Documentação de gaveta: os riscos invisíveis na cessão de direitos de imóveis ainda não regularizados
Sabe aquela oferta que parece boa demais para ser verdade? Muitas vezes, ela vem acompanhada de um termo que tira o sono de qualquer advogado imobiliário: o “contrato de gaveta”. Quando falamos da cessão de direitos de um imóvel que ainda não possui escritura pública definitiva ou registro em cartório, o terreno se torna pantanoso. Comprar ou vender um bem sem que a cadeia dominial esteja impecável é um jogo de sorte que, na maioria das vezes, termina em prejuízo financeiro e dor de cabeça jurídica.
O que realmente acontece nos bastidores de um contrato de gaveta
O problema central reside na diferença entre a posse e a propriedade. No direito brasileiro, quem não registra, não é dono. Quando você assume um contrato de gaveta, na verdade, você está apenas substituindo o ocupante anterior em uma cadeia de direitos que pode ser interrompida a qualquer momento.

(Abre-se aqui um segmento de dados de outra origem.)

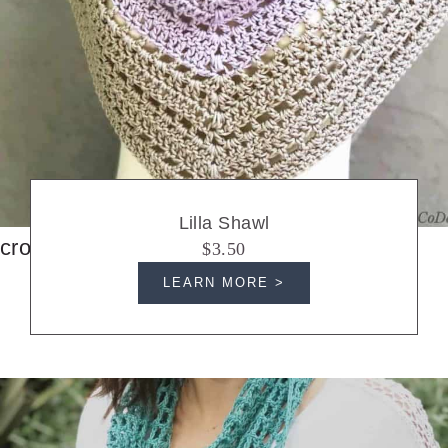
Lilla Shawl
crochet shawls
$3.50
LEARN MORE >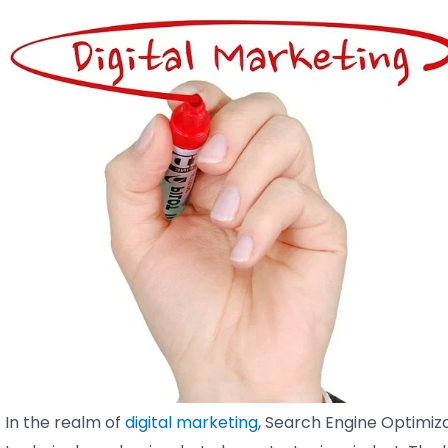
In the realm of
digital marketing
, Search Engine Optimiza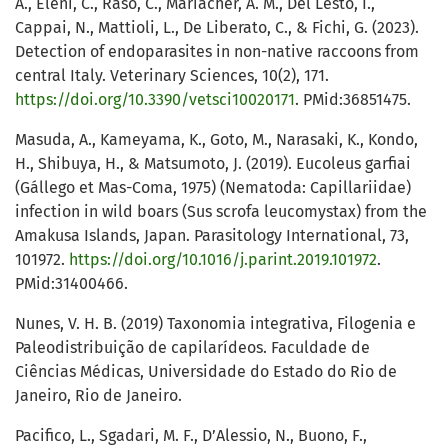
A., Eleni, C., Raso, C., Mariacher, A. M., Del Lesto, I.,
Cappai, N., Mattioli, L., De Liberato, C., & Fichi, G. (2023).
Detection of endoparasites in non-native raccoons from
central Italy. Veterinary Sciences, 10(2), 171.
https://doi.org/10.3390/vetsci10020171
. PMid:36851475.
Masuda, A., Kameyama, K., Goto, M., Narasaki, K., Kondo,
H., Shibuya, H., & Matsumoto, J. (2019). Eucoleus garfiai
(Gállego et Mas-Coma, 1975) (Nematoda: Capillariidae)
infection in wild boars (Sus scrofa leucomystax) from the
Amakusa Islands, Japan. Parasitology International, 73,
101972.
https://doi.org/10.1016/j.parint.2019.101972
.
PMid:31400466.
Nunes, V. H. B. (2019) Taxonomia integrativa, Filogenia e
Paleodistribuição de capilarídeos. Faculdade de
Ciências Médicas, Universidade do Estado do Rio de
Janeiro, Rio de Janeiro.
Pacifico, L., Sgadari, M. F., D’Alessio, N., Buono, F.,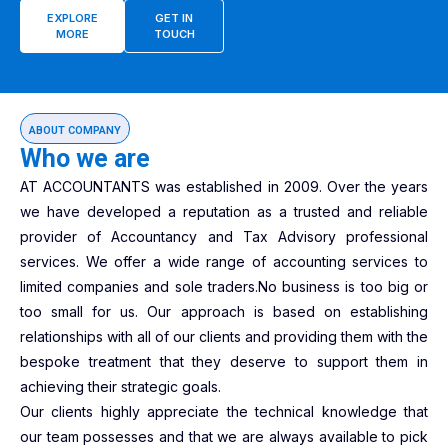
EXPLORE
GET IN
MORE
TOUCH
ABOUT COMPANY
Who we are
AT ACCOUNTANTS was established in 2009. Over the years
we have developed a reputation as a trusted and reliable
provider of Accountancy and Tax Advisory professional
services. We offer a wide range of accounting services to
limited companies and sole traders.No business is too big or
too small for us. Our approach is based on establishing
relationships with all of our clients and providing them with the
bespoke treatment that they deserve to support them in
achieving their strategic goals.
Our clients highly appreciate the technical knowledge that
our team possesses and that we are always available to pick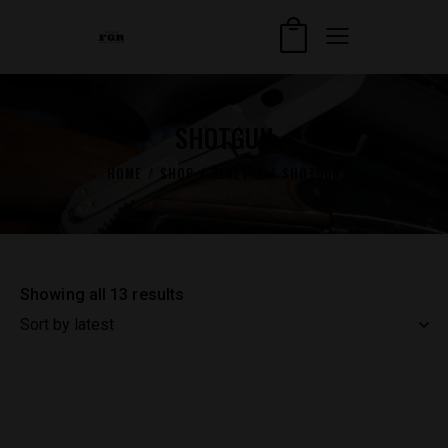
SHOTGUN
HOME
SHOP
BERETTA
SHOTGUN
Showing all 13 results
Sorted
by
latest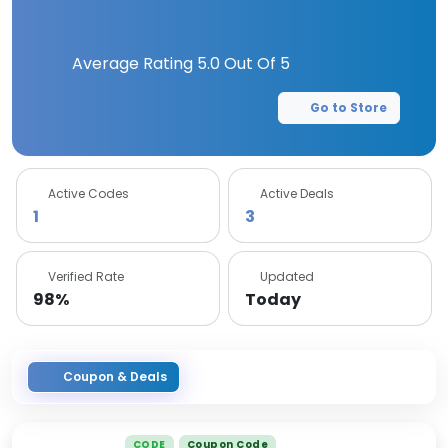
Average Rating
5.0
Out Of 5
Go to Store
Active Codes
Active Deals
1
3
Verified Rate
Updated
98%
Today
Coupon & Deals
CODE
Coupon Code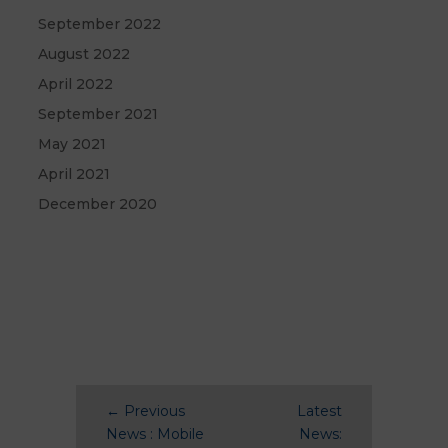
September 2022
August 2022
April 2022
September 2021
May 2021
April 2021
December 2020
←
Previous
Latest
News : Mobile
News: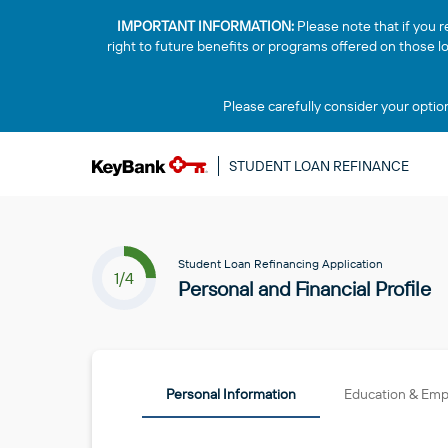
IMPORTANT INFORMATION:
Please note that if you r
right to future benefits or programs offered on those 
Please carefully consider your optio
STUDENT LOAN REFINANCE
Student Loan Refinancing Application
1/4
Personal and Financial Profile
Personal Information
Education & Em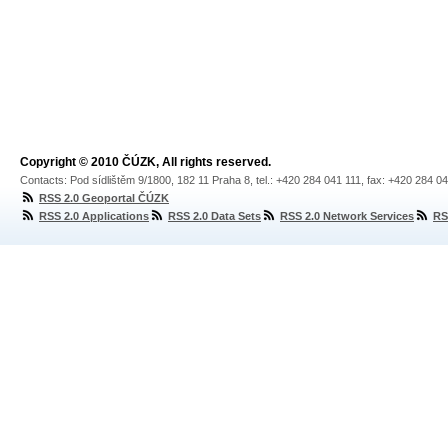
Copyright © 2010 ČÚZK, All rights reserved.
Contacts: Pod sídlištěm 9/1800, 182 11 Praha 8, tel.: +420 284 041 111, fax: +420 284 0
RSS 2.0 Geoportal ČÚZK
RSS 2.0 Applications
RSS 2.0 Data Sets
RSS 2.0 Network Services
RS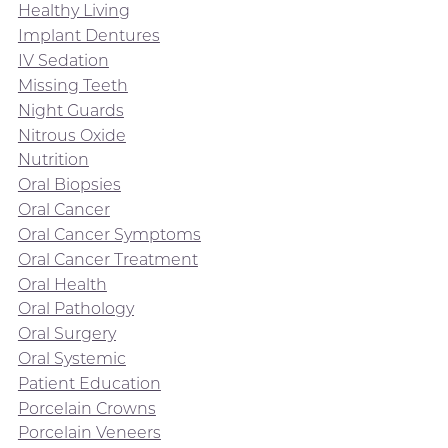
Healthy Living
Implant Dentures
IV Sedation
Missing Teeth
Night Guards
Nitrous Oxide
Nutrition
Oral Biopsies
Oral Cancer
Oral Cancer Symptoms
Oral Cancer Treatment
Oral Health
Oral Pathology
Oral Surgery
Oral Systemic
Patient Education
Porcelain Crowns
Porcelain Veneers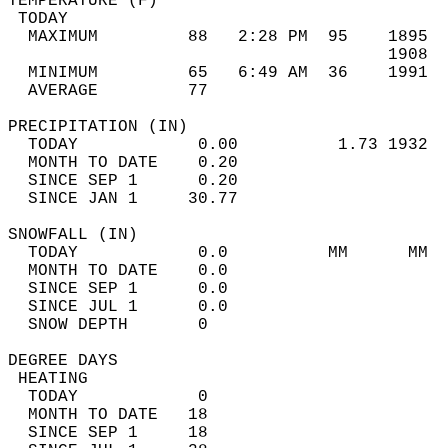
TEMPERATURE (F)                             
 TODAY                                      
  MAXIMUM         88   2:28 PM  95    1895  
                                      1908  
  MINIMUM         65   6:49 AM  36    1991  
  AVERAGE         77                       
PRECIPITATION (IN)                          
  TODAY            0.00          1.73 1932  
  MONTH TO DATE    0.20                     
  SINCE SEP 1      0.20                     
  SINCE JAN 1     30.77                     
SNOWFALL (IN)                               
  TODAY            0.0          MM      MM  
  MONTH TO DATE    0.0                      
  SINCE SEP 1      0.0                      
  SINCE JUL 1      0.0                      
  SNOW DEPTH       0                        
DEGREE DAYS                                 
 HEATING                                    
  TODAY            0                        
  MONTH TO DATE   18                        
  SINCE SEP 1     18                        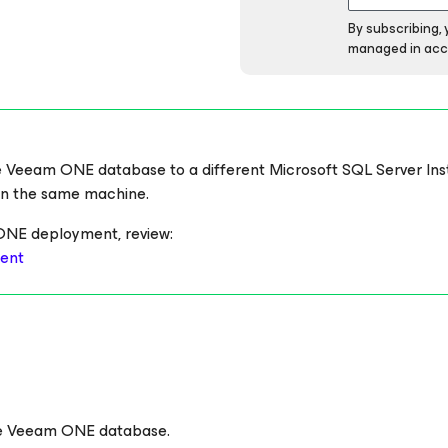
By subscribing,
managed in acc
 the Veeam ONE database to a different Microsoft SQL Server In
n the same machine.
ONE deployment, review:
ent
the Veeam ONE database.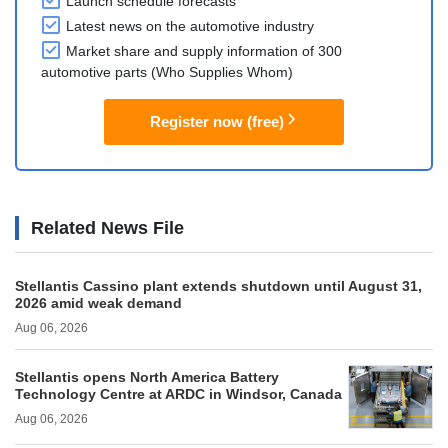
Launch schedule forecasts
Latest news on the automotive industry
Market share and supply information of 300
automotive parts (Who Supplies Whom)
Register now (free)
Related News File
Stellantis Cassino plant extends shutdown until August 31,
2026 amid weak demand
Aug 06, 2026
Stellantis opens North America Battery
Technology Centre at ARDC in Windsor, Canada
Aug 06, 2026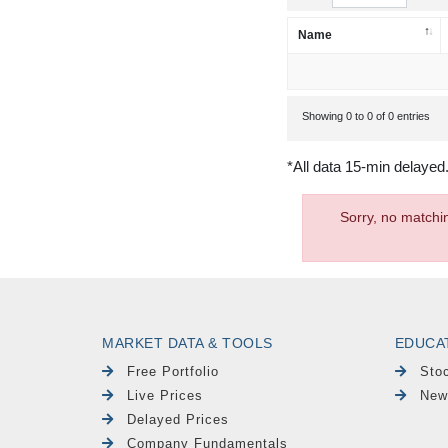
Name
Showing 0 to 0 of 0 entries
*All data 15-min delayed
Sorry, no matchi
MARKET DATA & TOOLS
EDUCA
Free Portfolio
Sto
Live Prices
New
Delayed Prices
Company Fundamentals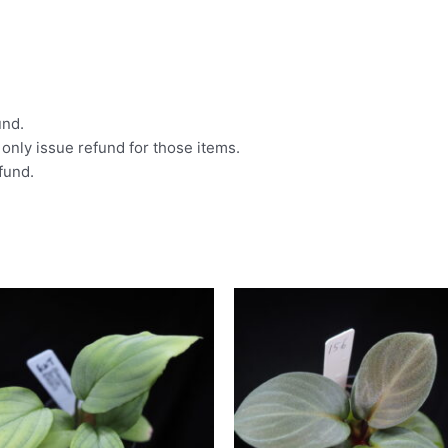
und.
l only issue refund for those items.
efund.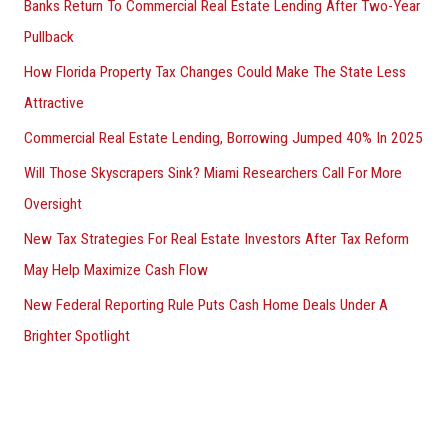
Banks Return To Commercial Real Estate Lending After Two-Year
Pullback
How Florida Property Tax Changes Could Make The State Less
Attractive
Commercial Real Estate Lending, Borrowing Jumped 40% In 2025
Will Those Skyscrapers Sink? Miami Researchers Call For More
Oversight
New Tax Strategies For Real Estate Investors After Tax Reform
May Help Maximize Cash Flow
New Federal Reporting Rule Puts Cash Home Deals Under A
Brighter Spotlight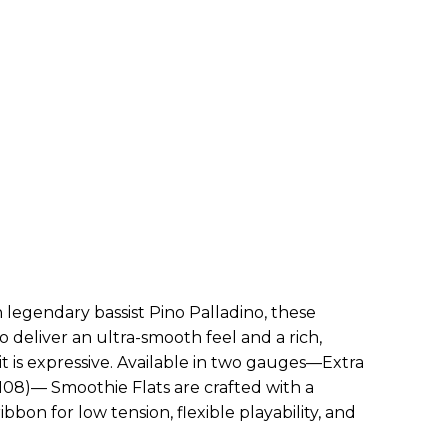
 legendary bassist Pino Palladino, these
 deliver an ultra-smooth feel and a rich,
 it is expressive. Available in two gauges—Extra
08)— Smoothie Flats are crafted with a
ibbon for low tension, flexible playability, and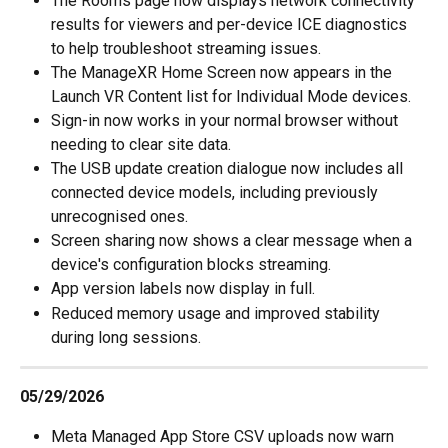
The Rooms page now displays network connectivity 
results for viewers and per-device ICE diagnostics 
to help troubleshoot streaming issues.
The ManageXR Home Screen now appears in the 
Launch VR Content list for Individual Mode devices.
Sign-in now works in your normal browser without 
needing to clear site data.
The USB update creation dialogue now includes all 
connected device models, including previously 
unrecognised ones.
Screen sharing now shows a clear message when a 
device's configuration blocks streaming.
App version labels now display in full.
Reduced memory usage and improved stability 
during long sessions.
05/29/2026
Meta Managed App Store CSV uploads now warn 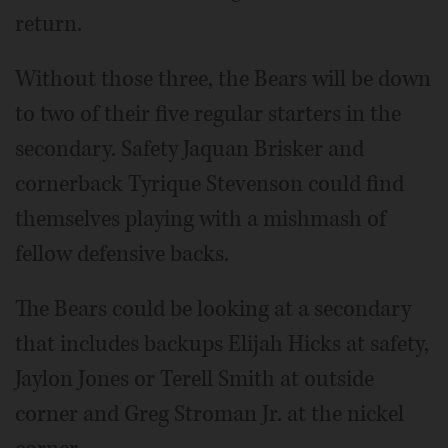
return.
Without those three, the Bears will be down
to two of their five regular starters in the
secondary. Safety Jaquan Brisker and
cornerback Tyrique Stevenson could find
themselves playing with a mishmash of
fellow defensive backs.
The Bears could be looking at a secondary
that includes backups Elijah Hicks at safety,
Jaylon Jones or Terell Smith at outside
corner and Greg Stroman Jr. at the nickel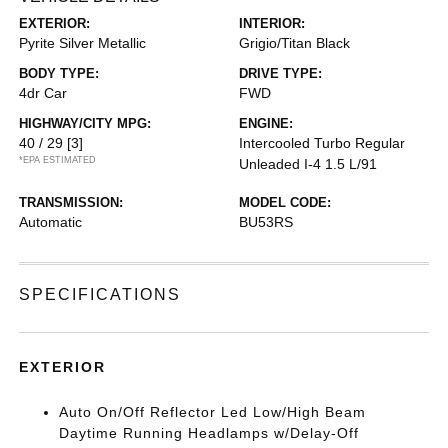
EXTERIOR:
INTERIOR:
Pyrite Silver Metallic
Grigio/Titan Black
BODY TYPE:
DRIVE TYPE:
4dr Car
FWD
HIGHWAY/CITY MPG:
ENGINE:
40 / 29
[3]
Intercooled Turbo Regular
*EPA ESTIMATED
Unleaded I-4 1.5 L/91
TRANSMISSION:
MODEL CODE:
Automatic
BU53RS
SPECIFICATIONS
EXTERIOR
Auto On/Off Reflector Led Low/High Beam
Daytime Running Headlamps w/Delay-Off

Imagine um cenário comum: um imóvel foi comprado na planta, o comprador original não terminou de quitar o financiamento ou não fez a escritura definitiva. Ele decide “vender” esse direito para você através de um instrumento particular. Se esse comprador original falecer, se divorciar ou sofrer uma penhora judicial por dívidas trabalhistas, o imóvel pode ser bloqueado pela justiça. Como para o mundo exterior (e para o cartório) o dono ainda é o titular original ou a construtora, o seu contrato de gaveta não tem força para impedir que o bem seja arrolado em um processo. Você pagou, entrou no imóvel, mas o patrimônio continua vulnerável às dívidas de quem ainda consta como proprietário oficial.
Por que a falta de regularização trava o seu patrimônio
Investir em imóveis exige liquidez e segurança. Quando o documento não está regular, o imóvel perde, automaticamente, uma parcela considerável do seu valor de mercado. Bancos não financiam unidades sem matrícula individualizada ou com pendências documentais. Isso significa que, na hora de repassar o imóvel, seu público-alvo será extremamente restrito, composto apenas por investidores de alto risco ou pessoas dispostas a pagar à vista — e, claro, exigindo um desconto agressivo pelo risco que estão assumindo.
Além da dificuldade de venda, há a questão da sucessão. Se você investe décadas de economia em um imóvel nessa condição, como vai garantir que seus herdeiros consigam tomar posse dele sem o registro? A regularização não é burocracia desnecessária; é a única forma de blindar o patrimônio contra imprevistos.
Caminhos para evitar o prejuízo
Antes de fechar qualquer negócio que envolva “cessão de direitos”, o primeiro passo é uma análise detalhada da matrícula original do imóvel. Se o vendedor diz que “é só transferir a dívida”, peça para verificar se o contrato original permite essa cessão e se a construtora ou o agente financeiro reconhecem a troca de titularidade.
Verifique se há ações judiciais em nome de todos os vendedores anteriores na cadeia de cessão.
Exija a certidão de ônus reais atualizada para saber se o imóvel não está dado em garantia.
Avalie se o custo de uma eventual regularização posterior (itbi, taxas cartorárias, multas) cabe no seu orçamento.
Muitos corretores de imóveis experientes recomendam que, se a documentação estiver muito confusa, é preferível procurar outra oportunidade. A valorização imobiliária acontece de forma mais sólida quando o imóvel está limpo, escriturado e registrado. Se o preço está abaixo do mercado, pergunte-se o porquê. Geralmente, a resposta está enterrada em um desses riscos invisíveis que transformam o sonho da casa própria em um problema de longo prazo. O planejamento financeiro deve incluir, sempre, uma reserva para garantir que o seu nome figure onde realmente importa: na matrícula do imóvel, no cartório de registro. Só assim você deixa de ser um “possuidor” e se torna, de fato, proprietário.